Giovanissima, la scienza dei computer, con l'avvento dei
transistor, fece il suo debutto di massa con le calcolatrici (
piccoli computer con programma dedicato alle operazioni
aritmetiche) quando io avevo pochi anni. “Ma così i nostri giovani
perdono le loro abilità di calcolo mentale” Ah!, ai miei tempi ci
facevano imparare la tabellina a memoria” o "Imparavamo tutte le poesie a memoria!" ( Vedi che gran cosa!)
Oggi al tempo dei computer, internet, facebook, motori di ricerca,
i vecchi accusano i giovani di essersi impigriti, di non sforzarsi
abbastanza nello studio, di copiare e incollare senza troppo
elaborare. Come se sessant'anni fa, invece, a noi, giovani di
allora, bastasse spremere le meningi, ovviamente di qualità
superiore, per produrre elaborati e riassunti e compiti di matematica
e di fisica “originali”. Chi era più fortunato e a casa aveva
qualche libro, qualche enciclopedia evitava la fatica di andare in
biblioteca ma, anche se non incollava, certamente copiava: quelli più
volenterosi cambiavano qualche parolina. Proprio come i giovani
d'oggi.
“Sono poco impegnati in politica” recriminano i vecchi di oggi
che da giovani le attribuivano grande importanza. Era il dopoguerra,
la democrazia faceva i suoi primi difficili e turbolenti passi, era
tempo di graduali e successive conquiste di diritti civili e sociali,
le donne avevano il diritto di votare da pochissimi anni, erano gli
anni del boom economico e solo per questo motivo i lavoratori
acquisirono diritti prima impensabili.
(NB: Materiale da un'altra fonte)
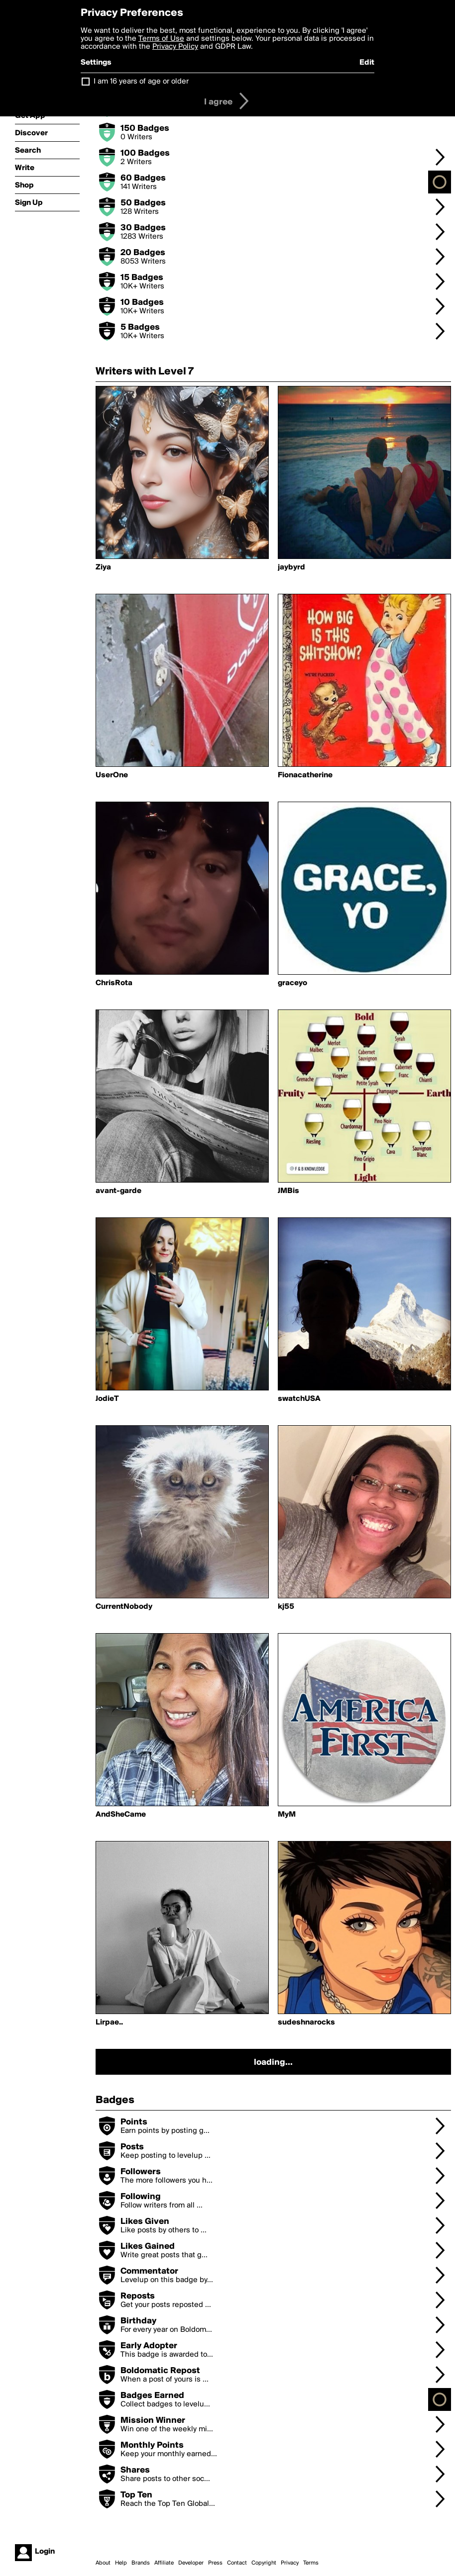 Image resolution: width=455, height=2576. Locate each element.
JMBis (288, 1191)
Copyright (263, 2563)
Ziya (103, 567)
Erano anni di profondi
cambiamenti sociali possibili, lo ripeto, perché c'era più
ricchezza (Quando la ricchezza diminuisce i primi a risentirne sono le lavoratrici e poi i lavoratori). Ovvio che ci fosse da parte dei giovani
più attenzione alla politica!
Oggi è il tempo della disoccupazione,
dello sfruttamento intensivo di operai e impiegati che, lavorando
più di dodici ore al giorno (come cent'anni fa), non riescono a
portare a casa il necessario per sostentarsi, nemmeno se sono in
due, come cento anni fa. Una commessa viene pagata nei locali negozi e centri
commerciali, per dodici-quattordici ore e sei giorni la settimana 350-400 euro al mese. E la politica non dice niente e non fa intravedere ai giovani niente di
buono. Perché dovrebbero interessarsene se non è in grado di battersi per una società più giusta?
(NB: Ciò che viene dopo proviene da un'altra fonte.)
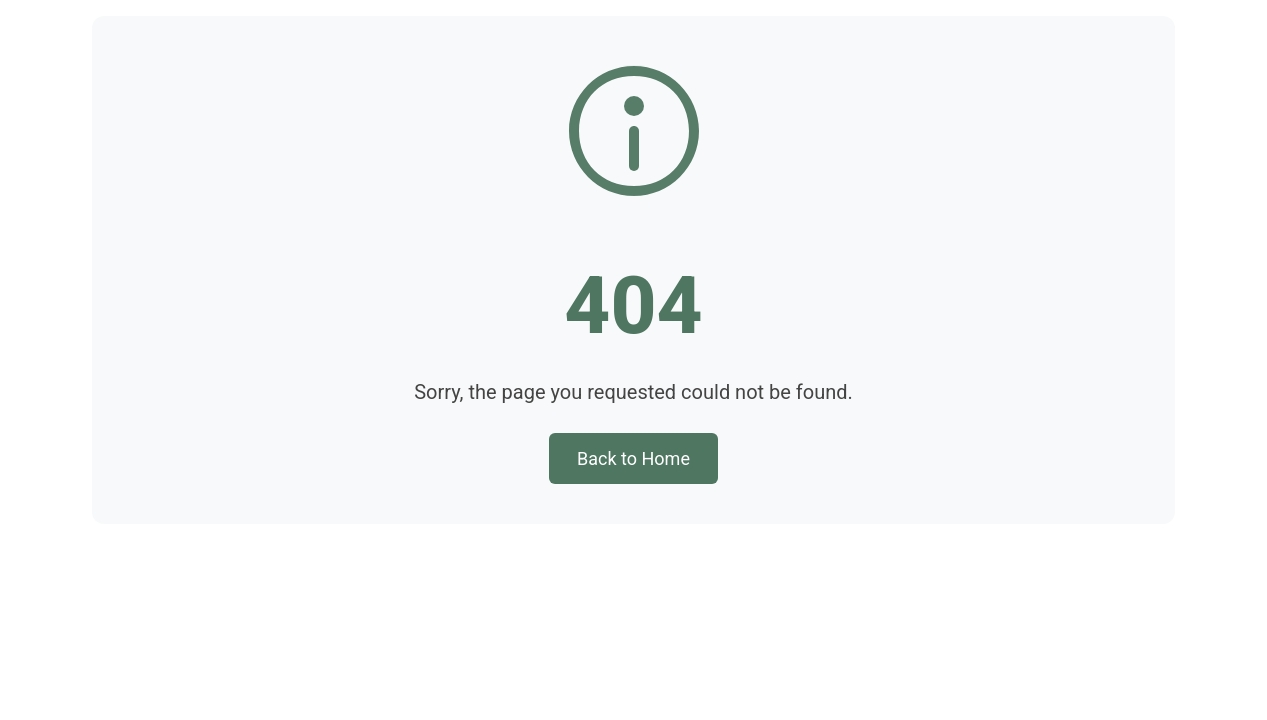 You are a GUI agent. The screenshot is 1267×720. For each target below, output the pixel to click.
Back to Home (633, 458) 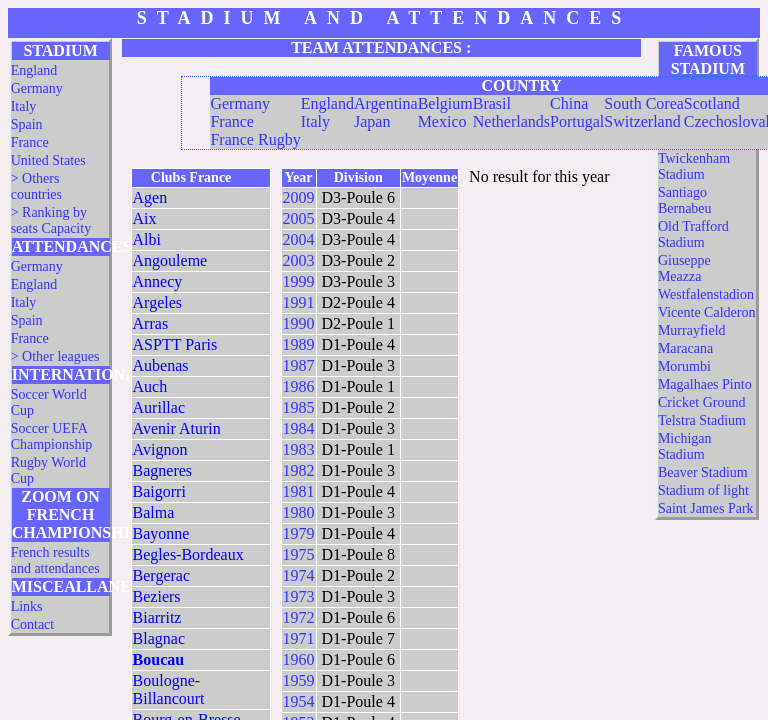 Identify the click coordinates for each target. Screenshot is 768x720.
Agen (150, 197)
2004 (299, 239)
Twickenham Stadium (694, 166)
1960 (299, 659)
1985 (299, 407)
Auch (150, 386)
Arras (151, 323)
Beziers (157, 596)
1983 (299, 449)
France (30, 142)
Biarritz (157, 617)
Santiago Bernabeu (685, 200)
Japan (372, 121)
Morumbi (684, 366)
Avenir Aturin (177, 428)
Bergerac (161, 575)
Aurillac (159, 407)
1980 (299, 512)
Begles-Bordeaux (188, 554)
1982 (299, 470)
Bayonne (161, 533)
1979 (299, 533)
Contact (33, 624)
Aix (145, 218)
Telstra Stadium (702, 420)
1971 (299, 638)
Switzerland (642, 121)
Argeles (157, 302)
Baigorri (159, 491)
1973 (299, 596)
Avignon (160, 449)
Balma (154, 512)
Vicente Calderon (707, 312)
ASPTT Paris (175, 344)
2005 (299, 218)
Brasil (492, 103)
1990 (299, 323)
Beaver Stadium (703, 472)
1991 (299, 302)
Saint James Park (706, 508)
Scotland (712, 103)
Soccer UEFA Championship (52, 436)
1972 (299, 617)
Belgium (445, 103)
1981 (299, 491)
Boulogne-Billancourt (169, 689)
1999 (299, 281)
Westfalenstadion (706, 294)
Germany (37, 88)
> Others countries (36, 186)
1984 (299, 428)
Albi (147, 239)
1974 (299, 575)
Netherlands (511, 121)
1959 (299, 680)
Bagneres (163, 470)
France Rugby (255, 139)
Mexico (442, 121)
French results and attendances (55, 560)
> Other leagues (55, 356)
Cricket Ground (701, 402)
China (569, 103)
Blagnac (159, 638)
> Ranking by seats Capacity (51, 220)
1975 (299, 554)
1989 (299, 344)
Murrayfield (692, 330)
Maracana (685, 348)
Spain (27, 124)
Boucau (159, 659)
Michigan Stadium (685, 446)
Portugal (577, 121)
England (34, 70)
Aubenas (161, 365)
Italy (24, 106)
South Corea (644, 103)
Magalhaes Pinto (705, 384)
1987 (299, 365)
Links (27, 606)
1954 (299, 701)
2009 (299, 197)
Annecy (158, 281)
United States (48, 160)
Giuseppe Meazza (684, 268)
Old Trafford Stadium (693, 234)
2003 (299, 260)
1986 (299, 386)
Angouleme (170, 260)
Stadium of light (703, 490)
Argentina (386, 103)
Io, per quanti sforzi faccia, non riesco a ricordare che si stesse
meglio di oggi quando ero giovane.
A Castelvetrano le strade non erano asfaltate. Si completarono,
poi, nel corso degli anni sessanta.
L'unico svago erano delle sale da bigliardo che servivano anche da rifugio quando si marinava la scuola e la cosa più innocua e raffinata era andare a prendersi un gelato con la panna prodotta dal "Sig. Clemente"(che dio l'abbia in gloria) in via Bonsignore, uno spazio di 2 metri x 2 e tre poltroncine che se eravate cinque...
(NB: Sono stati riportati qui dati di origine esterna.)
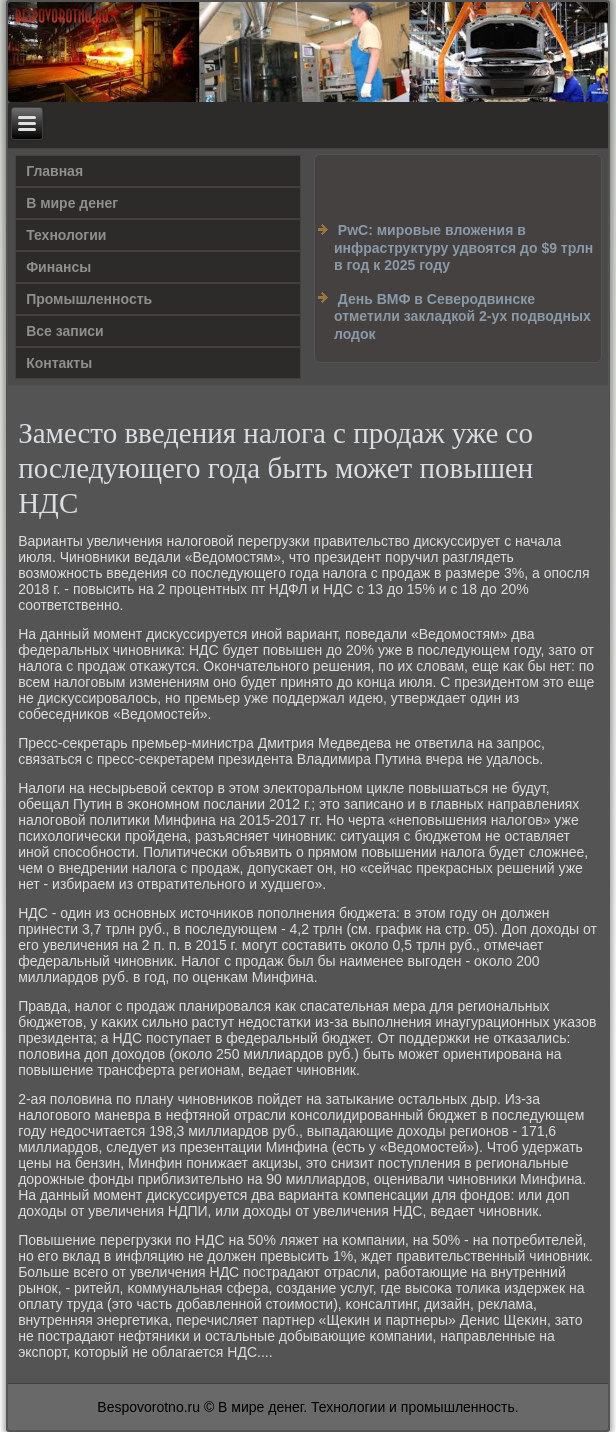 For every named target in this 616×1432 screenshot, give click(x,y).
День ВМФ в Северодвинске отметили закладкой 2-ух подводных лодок (462, 316)
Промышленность (89, 299)
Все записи (65, 331)
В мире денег (72, 203)
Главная (54, 171)
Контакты (59, 363)
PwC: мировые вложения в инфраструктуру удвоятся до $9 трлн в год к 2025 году (463, 247)
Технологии (66, 235)
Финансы (58, 267)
I giochi erano giochi da strada, da selvaggi, “tavuli cu li roti
a pallini”, “lu croccu p'arrubari la racina di supra li camii o
li carretti”. I ragazzini più turbolenti, divisi in bande di quartiere,
si
riunivano “a li cumuna” (attuale villa Falcone e Borsellino”) e
facevano le battaglie a colpi di pietra, "a pitrati": “l'itria contru li
cappuccini”.
Zuffe e accoltellamenti e omicidi erano cosa
ordinaria. In molte case negli anni '60 non c'era l'acqua corrente,
anche gli impianti elettrici erano in via di implementazione. Non c'erano computer, non c'erano telefonini, non c'era il wi-fi, né gli i-pod. Ma che minchia di vita era?
Eppure c'è chi rimpiange quei tempi, senza riuscire a confessare
a se stesso che quello che si rimpiange è solo la giovinezza.